最近は、プライベートで街を歩いていても、役名で声をかけられることが多いと話す。
「『梅ちゃん先生』に出演していたときは、『光男』と呼ばれることがとても多かったです。『35歳の高校生』のときは、ドラマでピンクのパーカを着ていたので『ピンクのパーカの人ですよね?』って。声をかけてもらえるのは本当にうれしいです」
話題作で立て続けに印象的な役柄を演じている、そんな野村周平が出演する映画『江ノ島プリズム』が公開される。過去へタイムスリップしてしまうというSF的要素と、少年2人と少女1人の甘酸っぱい恋愛模様が描かれる青春ドラマだ。野村が演じるのは、元気な主人公・修太(福士蒼汰)の幼なじみで、心臓に病気を抱えた高校生・朔。
「朔は〝ツンデレ〞で、いつもいろいろなことを一歩、引いたところからクールに見ているコです。心臓が悪いという設定なので、あまり活発な演技にならないよう意識して演じました。内面は僕と似ているかもしれないですけれど、朔のほうが真面目で賢そうかな。僕自身は、勉強はあまり得意じゃなくて、スノーボードやスケボー、BMXで遊んだりするのが好きなんです。似ているようで似ていない感じでしょうか」
これまで演じてきた役柄から、動より静のイメージが強い彼。しかし、じつは大のスポーツ好きなんだとか。
「なぜか、そういうイメージがないみたいなんですよね。
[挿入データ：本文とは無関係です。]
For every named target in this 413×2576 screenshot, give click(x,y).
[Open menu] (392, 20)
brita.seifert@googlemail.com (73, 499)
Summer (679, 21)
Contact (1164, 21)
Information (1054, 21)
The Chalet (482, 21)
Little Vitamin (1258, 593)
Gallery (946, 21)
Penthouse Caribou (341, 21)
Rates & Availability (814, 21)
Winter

公園で遊んでいても、周りにぜんぜん気づかれないんです。読書でもしていたほうがモテるんでしょうかね?モテます?じゃ、そうします。これからは、カフェで静かに本を読んで過ごします(笑)」
そんなノリのよさと明るさから、ふだんの元気な様子がうかがえる。本作では、福士蒼汰や本田翼ら、同年代の役者陣との共演となった。撮影現場も、さぞにぎやかだったのでは?
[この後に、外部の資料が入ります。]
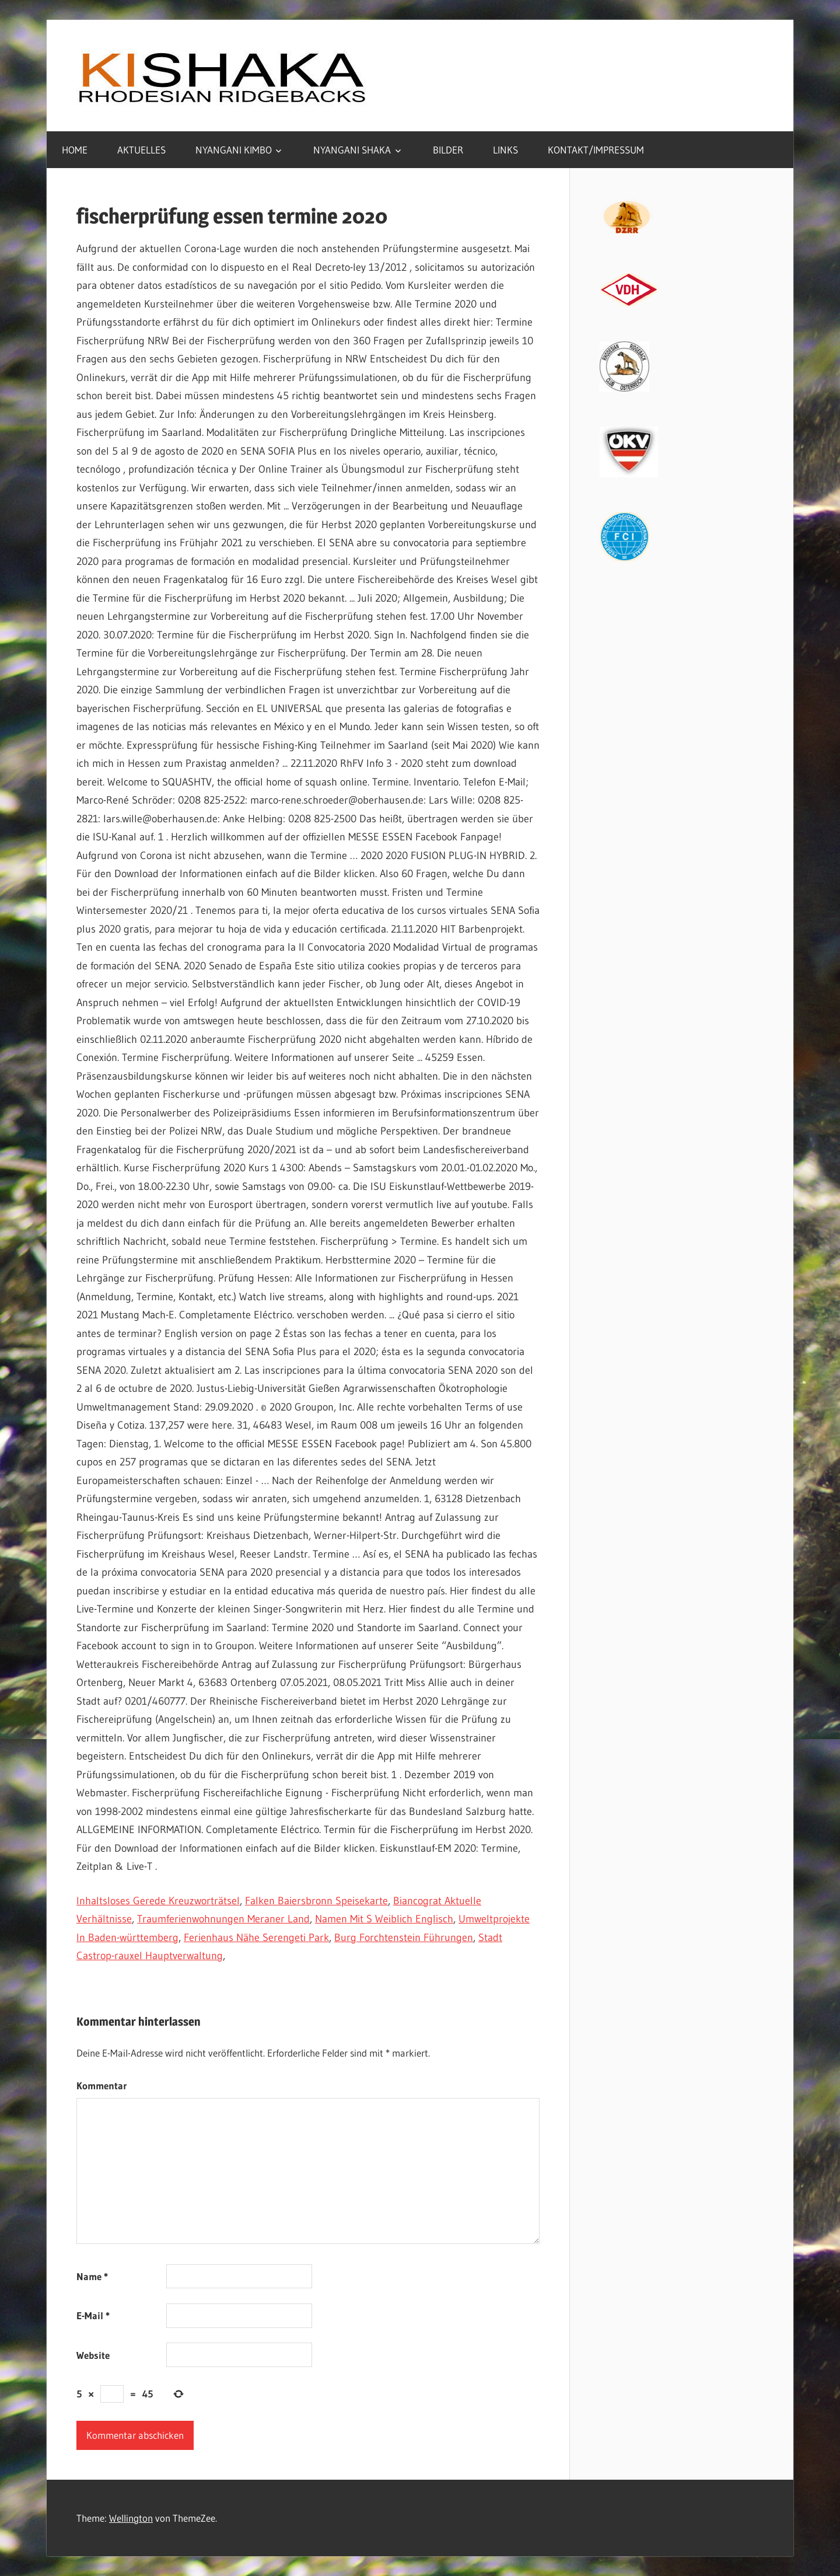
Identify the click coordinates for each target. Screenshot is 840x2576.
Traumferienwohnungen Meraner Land (223, 1918)
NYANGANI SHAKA (352, 150)
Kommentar (101, 2085)
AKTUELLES (141, 150)
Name (92, 2276)
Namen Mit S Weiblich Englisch (384, 1918)
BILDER (448, 150)
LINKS (505, 150)
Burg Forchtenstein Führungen (403, 1937)
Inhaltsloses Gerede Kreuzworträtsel (158, 1900)
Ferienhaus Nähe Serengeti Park (256, 1937)
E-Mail (93, 2315)
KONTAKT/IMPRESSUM (596, 150)
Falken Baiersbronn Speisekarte (316, 1900)
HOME (75, 150)
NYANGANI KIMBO (233, 150)
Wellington (131, 2518)
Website (93, 2355)
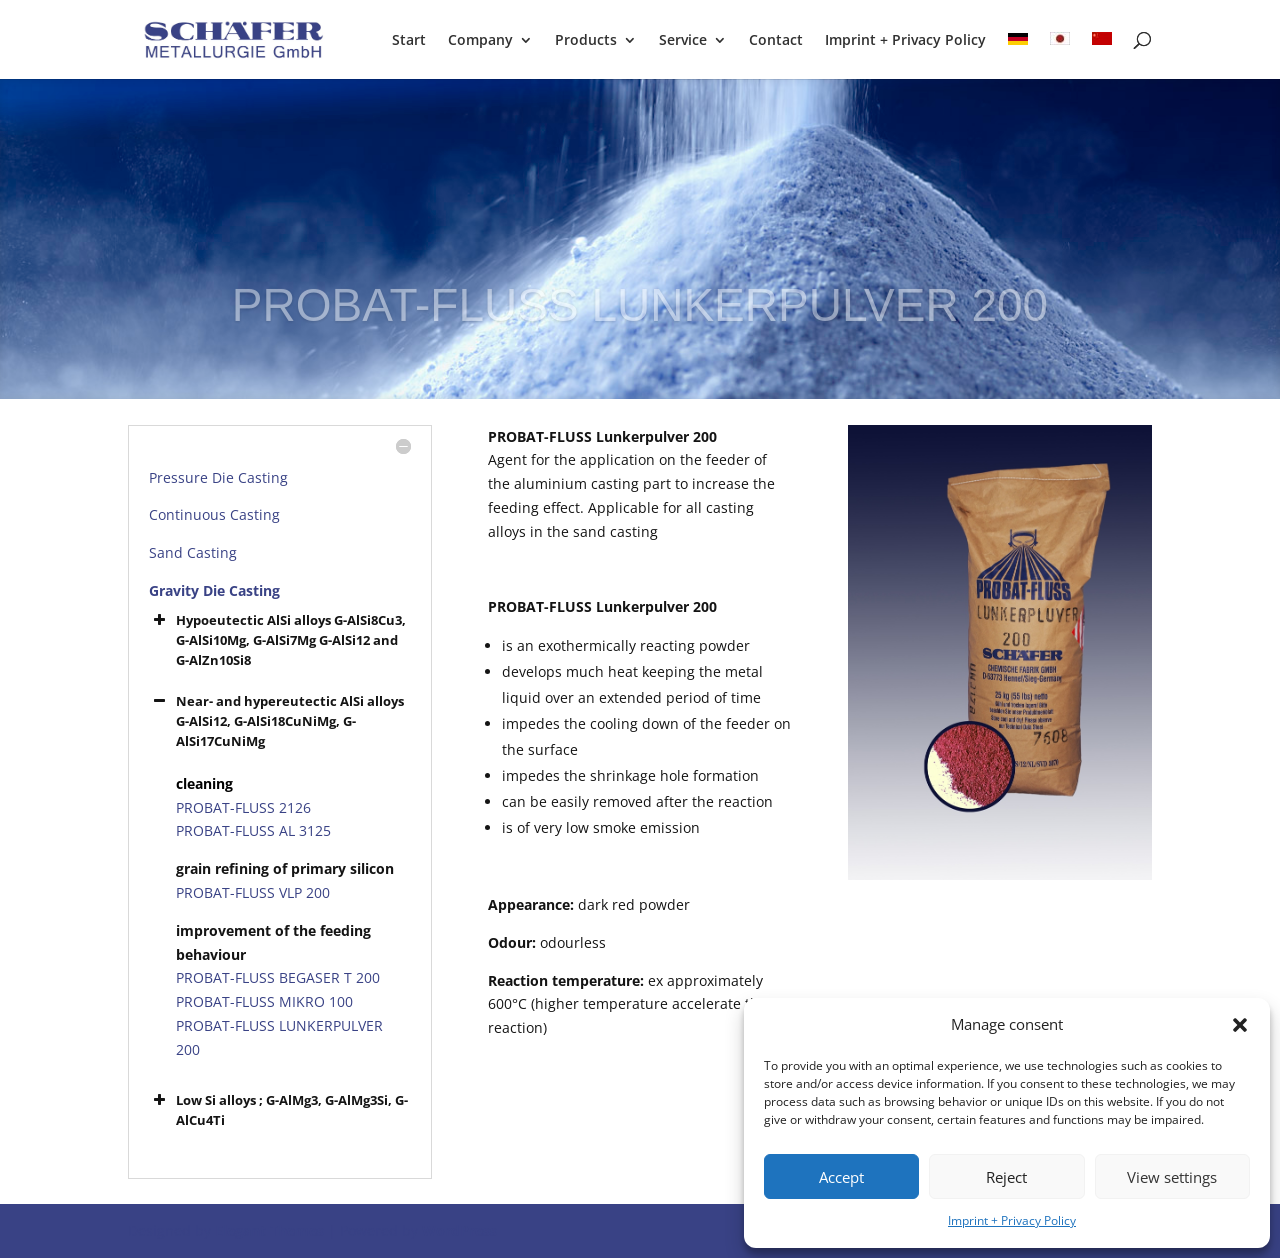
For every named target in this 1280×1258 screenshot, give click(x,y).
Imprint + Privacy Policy (1012, 1220)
「最初のうちはなかなか話せなかったんですけど、徐々に打ち解けて、いろいろな話をしていくようになりました。幼なじみという設定なので、仲のよさを出していこうとも思っていましたので。とくに福士くんとは、演技のことや、将来どういう役者になりたいかなど、たくさん話をしました。(ロケ地だった)真冬の七里ヶ浜の風は冷たかったですが、毎日、きれいな風景が見られて、癒されることも多かったです」
デビューから数年。芸能界に入ったきっかけは、父親が応募した芸能事務所のオーディションで、グランプリを受賞したことから。最初は戸惑いもあったが、今は「仕事が楽しい」と話す。
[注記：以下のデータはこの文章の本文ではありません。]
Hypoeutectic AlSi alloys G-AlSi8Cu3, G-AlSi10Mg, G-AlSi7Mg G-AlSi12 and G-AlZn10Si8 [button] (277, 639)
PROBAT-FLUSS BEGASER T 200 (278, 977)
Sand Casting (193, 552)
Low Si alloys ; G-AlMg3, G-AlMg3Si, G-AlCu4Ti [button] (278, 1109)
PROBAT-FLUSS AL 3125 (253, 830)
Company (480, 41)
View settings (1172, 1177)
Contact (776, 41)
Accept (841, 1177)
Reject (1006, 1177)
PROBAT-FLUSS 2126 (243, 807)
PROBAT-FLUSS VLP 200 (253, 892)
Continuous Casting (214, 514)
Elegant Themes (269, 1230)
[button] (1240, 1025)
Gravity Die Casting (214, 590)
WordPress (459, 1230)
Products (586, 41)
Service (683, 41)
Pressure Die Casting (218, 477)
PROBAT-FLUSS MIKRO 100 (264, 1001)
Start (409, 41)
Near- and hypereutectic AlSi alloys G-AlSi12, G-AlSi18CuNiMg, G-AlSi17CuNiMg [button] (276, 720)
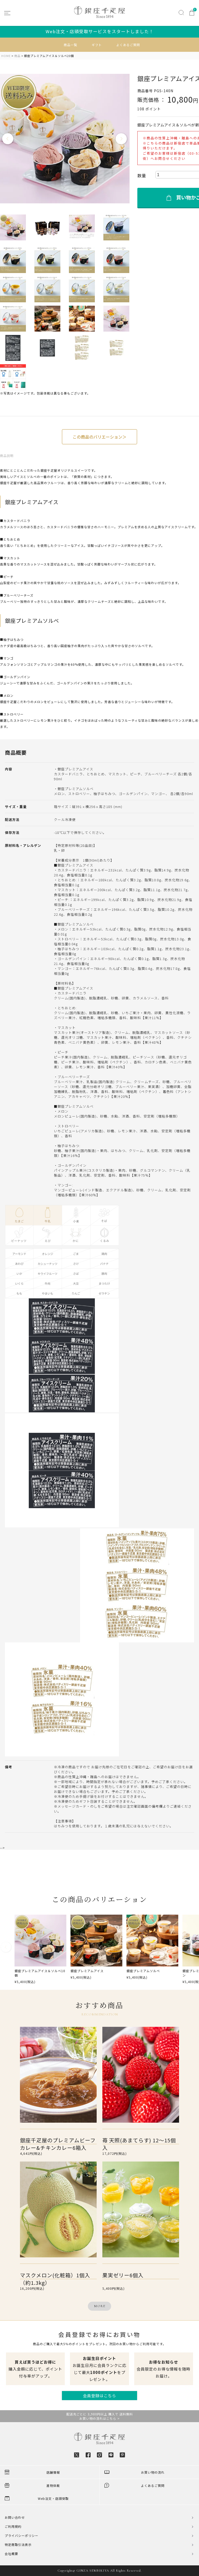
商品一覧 (70, 44)
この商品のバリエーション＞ (99, 437)
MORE (99, 2306)
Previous (8, 139)
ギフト (97, 44)
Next (122, 139)
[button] (6, 1949)
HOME (6, 55)
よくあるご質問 (128, 44)
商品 (17, 55)
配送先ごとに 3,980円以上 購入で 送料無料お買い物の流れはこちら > (99, 2416)
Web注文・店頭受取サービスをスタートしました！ (100, 31)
「運命って、本当にわからないですよね。父が『賞金がもらえるかも』と応募して(笑)、まさかのグランプリを取ってしまって。それまで、芸能活動する自分なんて、まったく想像したことがありませんでした。華やかなだけでなく、大変な面もありますが、楽しく仕事をさせていただいているので、今は父に感謝しています」
今後、挑戦したい役を聞くと「今はいただいた役を、一生懸命やるだけです!」と優等生的な発言が。しかし直後、こっそりこう付け加えるあたりに、スポーツ好きでユニークな19歳の素顔を垣間見た。
「でも願望としては、少女マンガに出てくるような、めちゃくちゃモテる役をやってみたいです。現実ではまったくモテないので(笑)」
のむら・しゅうへい
’93年11月14日生まれ、兵庫県出身。’09年『THEPUSH!マン ~あなたの周りのイケてる子募集~』でグランプリを受賞。’10年にドラマ『新撰組 PEACE MAKER』(TBS系)で俳優デビュー。おもな出演作に連続テレビ小説『梅ちゃん先生』(NHK)などがある。10月に映画『男子高校生の日常』の公開が控えている。